High-efficiency chiral separations of N-derivatized amino acids by packed-capillary electrochromatography with a quinine-based chiral anion-exchange type stationary phase

Abstract

An anion-exchange type chiral stationary phase (CSP) was evaluated regarding applicability for the separation of enantiomers of chiral amino acids in packed-capillary electrochromatography (CEC). Thus, 5-μm porous silica particles were modified with a basic tert.-butyl carbamoyl quinine chiral selector, and this modified chiral sorbent was packed into fused-silica capillaries of 75 and 100 μm I.D., respectively, with a packed bed of 25 cm. When an electric field is applied across the capillary the electroosmotic flow generated by this new packing material may be reversed compared to bare silica, depending on the buffer or mobile phase pH. At pH values below ca. 6.3 the net charge of the chirally modified silica surface is positive and thus the electroosmotic flow is directed towards the anode.
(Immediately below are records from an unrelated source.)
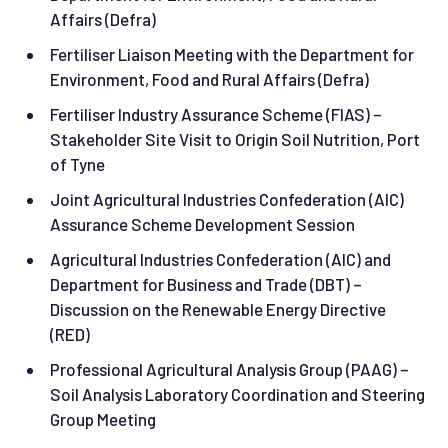
Affairs (Defra)
Fertiliser Liaison Meeting with the Department for
Environment, Food and Rural Affairs (Defra)
Fertiliser Industry Assurance Scheme (FIAS) –
Stakeholder Site Visit to Origin Soil Nutrition, Port
of Tyne
Joint Agricultural Industries Confederation (AIC)
Assurance Scheme Development Session
Agricultural Industries Confederation (AIC) and
Department for Business and Trade (DBT) –
Discussion on the Renewable Energy Directive
(RED)
Professional Agricultural Analysis Group (PAAG) –
Soil Analysis Laboratory Coordination and Steering
Group Meeting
Accordingly, electrophoretic migration of the anionic analytes and electroosmotic flow have same directions. This new chiral anion-exchange CEC separation technique was used to separate the enantiomers of N-derivatized α-amino acids, e.g. N-(9-fluorenylmethoxycarbonyl) α-amino acids and N-(3,5-dinitrobenzyloxycarbonyl) α-amino acids. Enantioselectivity values were as high as in HPLC and efficiency was typically by a factor of 2 to 3 higher than in HPLC regarding theoretical plate numbers per meter. The influence of mobile phase parameters (pH, organic modifier, buffer concentration) on electroosmotic flow behaviour as well as on effective retention and separation of the analytes has been investigated.